To validate the model, we included 592 160 patients studied between 1 June and 23 July 2020. Only patients with a positive RT-PCR for SARS-CoV-2 and complete unduplicated data were included to validate the model. We further performed simple random sampling of positive cases to increase statistical power in approximately 15% with respect to the sample used for developing the model.

Source of data

Data are collected and regularly updated by the Mexican Secretariat of Health and are available in the Open Data platform of the Federal Government of Mexico [20]. A historical repository of individual datasets starting on 12 April 2020 is available through the General Directorate of Epidemiology [21]. Patients who met criteria of suspected COVID-19 case and were subsequently tested for SARS-CoV-2 were included in the study, starting on late February 2020 when the first suspected cases arrived in Mexico. Two diagnostic strategies are outlined in the National COVID-19 Epidemiological Surveillance Plan [19]: (1) testing of 10% of ambulatory patients with mild symptoms of respiratory disease and 100% of patients with respiratory distress at evaluation in one of the 475 monitoring units of viral respiratory disease (USMER, for its acronym in Spanish) which are strategically distributed to be representative of the Mexican population, and (2) testing 100% of patients who meet diagnostic criteria of Severe Acute Respiratory Infection (defined as shortness of breath, temperature ≥38 °C, cough and ≥1 of the following: chest pain, tachypnoea, or acute respiratory distress syndrome) who seek medical attention in non-USMER units.

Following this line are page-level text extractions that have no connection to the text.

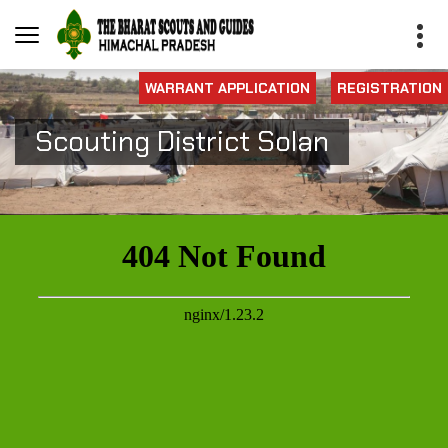
WARRANT APPLICATION
REGISTRATION
Scouting District Solan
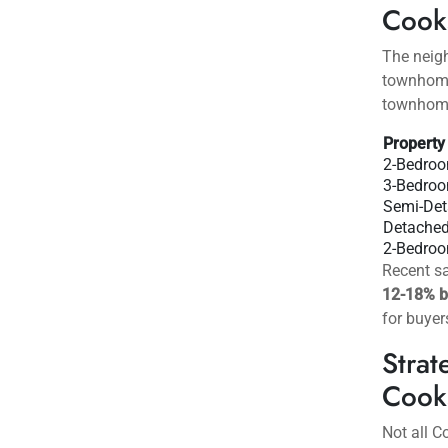
calculate
Cook
Affo
Located i
and the 
time buye
connectiv
Cooks
The neig
townhome
townhomes
Property
2-Bedro
3-Bedro
Semi-De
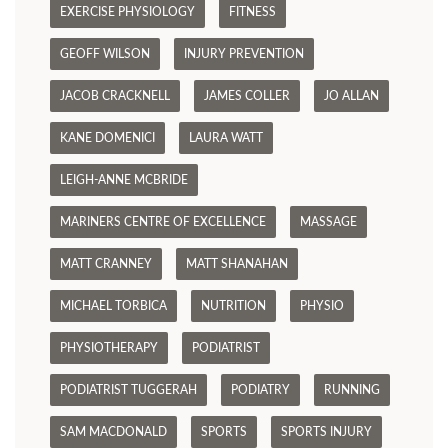
EXERCISE PHYSIOLOGY
FITNESS
GEOFF WILSON
INJURY PREVENTION
JACOB CRACKNELL
JAMES COLLER
JO ALLAN
KANE DOMENICI
LAURA WATT
LEIGH-ANNE MCBRIDE
MARINERS CENTRE OF EXCELLENCE
MASSAGE
MATT CRANNEY
MATT SHANAHAN
MICHAEL TORBICA
NUTRITION
PHYSIO
PHYSIOTHERAPY
PODIATRIST
PODIATRIST TUGGERAH
PODIATRY
RUNNING
SAM MACDONALD
SPORTS
SPORTS INJURY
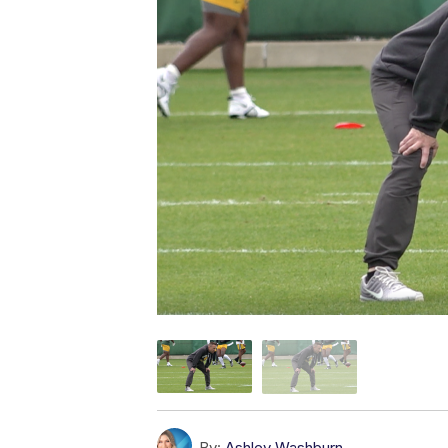
By:
Ashley Washburn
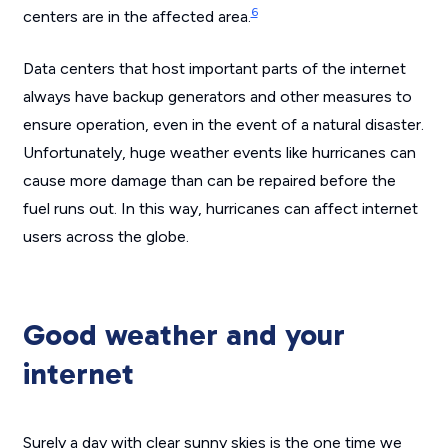
6
centers are in the affected area.
Data centers that host important parts of the internet
always have backup generators and other measures to
ensure operation, even in the event of a natural disaster.
Unfortunately, huge weather events like hurricanes can
cause more damage than can be repaired before the
fuel runs out. In this way, hurricanes can affect internet
users across the globe.
Good weather and your
internet
Surely a day with clear sunny skies is the one time we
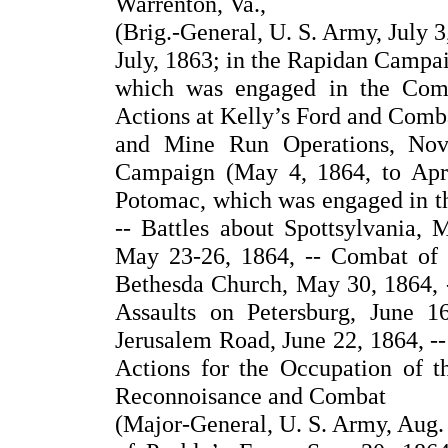
Warrenton, Va.,
(Brig.-General, U. S. Army, July 3
July, 1863; in the Rapidan Camp
which was engaged in the Comba
Actions at Kelly’s Ford and Comb
and Mine Run Operations, Nov
Campaign (May 4, 1864, to Apr
Potomac, which was engaged in th
-- Battles about Spottsylvania, 
May 23-26, 1864, -- Combat of
Bethesda Church, May 30, 1864, --
Assaults on Petersburg, June 
Jerusalem Road, June 22, 1864, --
Actions for the Occupation of t
Reconnoisance and Combat
(Major-General, U. S. Army, Aug.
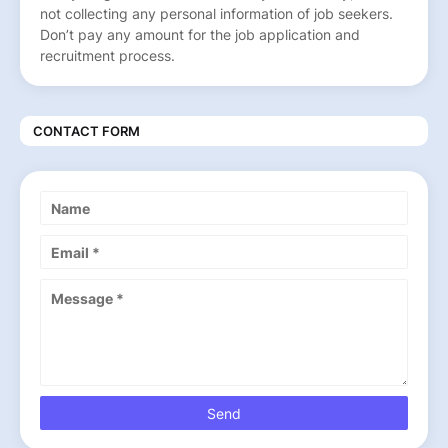
not collecting any personal information of job seekers.
Don’t pay any amount for the job application and
recruitment process.
CONTACT FORM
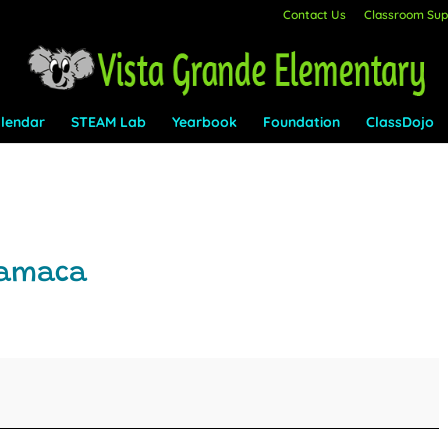
Contact Us
Classroom Supp
lendar
STEAM Lab
Yearbook
Foundation
ClassDojo
yamaca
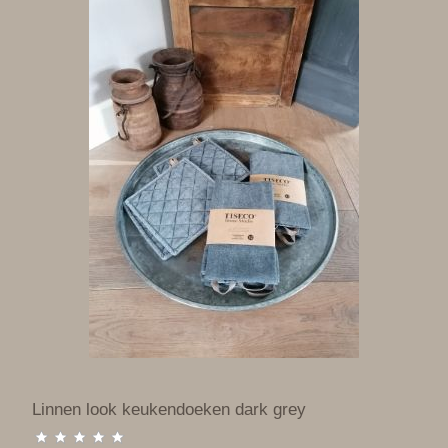
Linnen look keukendoeken dark grey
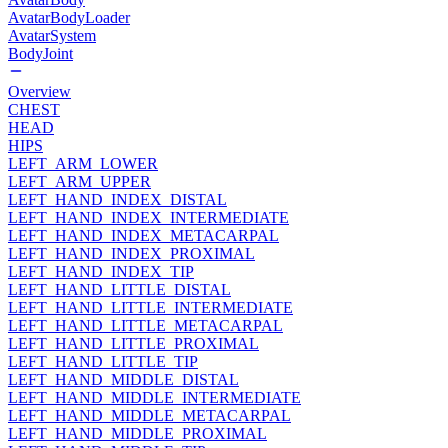
AvatarBodyLoader
AvatarSystem
BodyJoint
Overview
CHEST
HEAD
HIPS
LEFT_ARM_LOWER
LEFT_ARM_UPPER
LEFT_HAND_INDEX_DISTAL
LEFT_HAND_INDEX_INTERMEDIATE
LEFT_HAND_INDEX_METACARPAL
LEFT_HAND_INDEX_PROXIMAL
LEFT_HAND_INDEX_TIP
LEFT_HAND_LITTLE_DISTAL
LEFT_HAND_LITTLE_INTERMEDIATE
LEFT_HAND_LITTLE_METACARPAL
LEFT_HAND_LITTLE_PROXIMAL
LEFT_HAND_LITTLE_TIP
LEFT_HAND_MIDDLE_DISTAL
LEFT_HAND_MIDDLE_INTERMEDIATE
LEFT_HAND_MIDDLE_METACARPAL
LEFT_HAND_MIDDLE_PROXIMAL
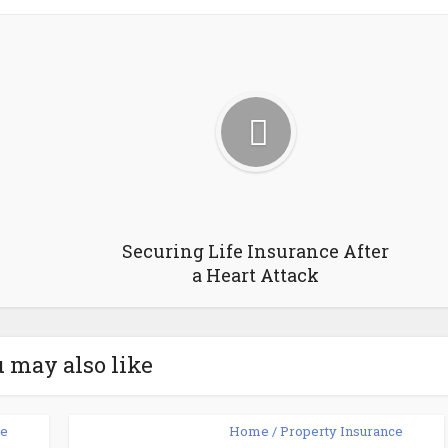
Securing Life Insurance After
a Heart Attack
 may also like
ce
Home / Property Insurance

Healthcare professionals collecting a diagnostic specimen are required to fill out a format containing demographic and patient history variables. Follow-up of all suspected COVID-19 cases is registered by accredited hospital epidemiologists (inpatients) and the responsible healthcare professional of every Local Health Jurisdiction (ambulatory patients), who ultimately upload data to the Respiratory Diseases Epidemiological Surveillance System. Results of diagnostic RT-PCR for SARS-CoV-2 are directly uploaded by the diagnostic facility; accreditation of diagnostic procedures by the Mexican Institute of Diagnostics and Epidemiological Reference is required to upload results. Reporting of deaths is obligatory and must be done in less than 48 h after occurrence. One caveat to this reporting method is that patients who are tested more than once in different jurisdictions may be duplicated. No variables that could lead to identification of patients are provided in datasets. Thus, the only way to eliminate duplications is through matching of cases with equal demographic and clinical variables. Specific information of treatments is not released.

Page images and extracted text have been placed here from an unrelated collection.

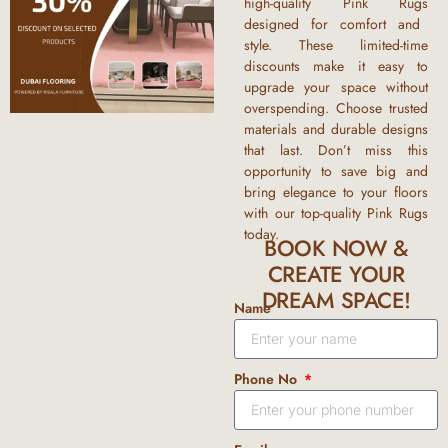
high-quality
Pink Rugs
designed for comfort and
style. These limited-time
discounts
make it easy to
upgrade your space without
overspending. Choose trusted
materials and durable designs
that last. Don’t miss this
opportunity to save big and
bring elegance to your floors
with our top-quality
Pink Rugs
today.
BOOK NOW &
CREATE YOUR
DREAM SPACE!
Name
Phone No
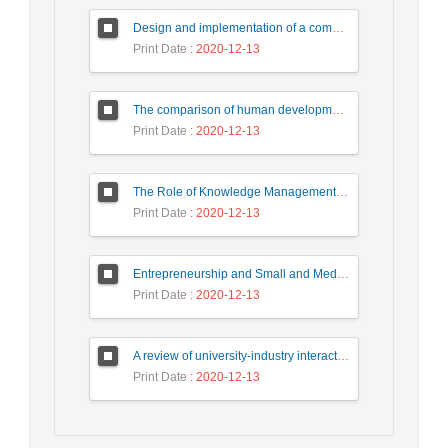
Design and implementation of a communication link between university, industry and government for national development
Print Date
: 2020-12-13
The comparison of human development between Iran and region countries (Based on the human development report (HDR) in 2011)
Print Date
: 2020-12-13
The Role of Knowledge Management in Developing Innovation in Knowledge- based SMEs
Print Date
: 2020-12-13
Entrepreneurship and Small and Medium-sized Industrial and Technological Enterprises: Constraints, Potential and Solusions
Print Date
: 2020-12-13
A review of university-industry interaction patterns and designs
Print Date
: 2020-12-13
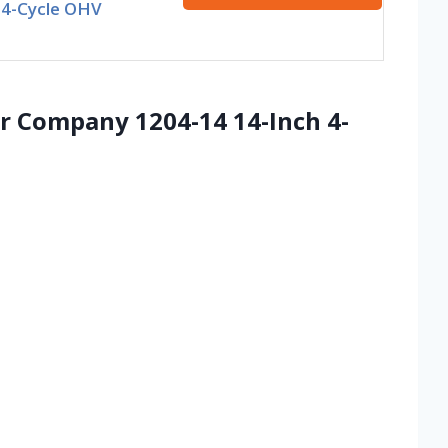
 4-Cycle OHV
 Company 1204-14 14-Inch 4-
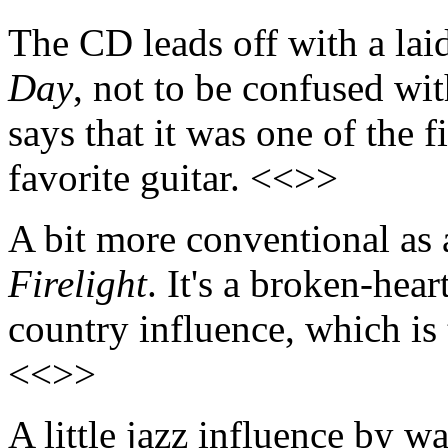
The CD leads off with a lai
Day
, not to be confused wi
says that it was one of the 
favorite guitar. <<>>
A bit more conventional as a
Firelight
. It's a broken-hear
country influence, which is 
<<>>
A little jazz influence by w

Variables provided in the datasets are: origin (USMER, non-USMER), healthcare provider, state, birthplace, place of residency, nationality, indigenous language speaker, migratory status, type of medical attention (hospitalisation/ambulatory), admission date, symptom onset date, invasive mechanical ventilation (intubation (yes/no)), admission to intensive care unit (ICU) (yes/no), pneumonia (yes/no), date of death, contact with confirmed COVID-19 cases (yes/no), SARS-CoV-2 RT-PCR result (positive, negative, or pending), age, sex and current pregnancy, and the following comorbidities (yes/no): diabetes, hypertension, obesity, cardiovascular disease (CVD), chronic kidney disease (CKD), immunosuppression, asthma, chronic obstructive pulmonary disease (COPD) and smoking.

Statistical analysis

Descriptive data were calculated and are provided as frequencies, percentages or mean with standard deviation (s.d.). Characteristics of patients in the model development and validation cohorts were compared through Student's t-test or χ ². A Cox regression model was applied to predict the risk of death. The risk of death was assessed through univariate analysis of the following variables: age, sex, current pregnancy, diabetes, COPD, asthma, immunosuppression, hypertension, CVD, obesity, CKD, smoking and time from symptom onset to medical attention. Age and time from symptom onset to medical attention were included in the model as quantitative variables, whereas the rest of the variables were modelled as dummy variables. Risk factors associated with death which were statistically significant (P < 0.05) were included to develop the multivariate regression model. All variables with a level of significance P < 0.1 were considered in the Cox regression model by using the Enter method. Variables that kept a level of significance P < 0.05 were used in the final model, which was evaluated through Harrell's C-statistic to determine its discrimination of death.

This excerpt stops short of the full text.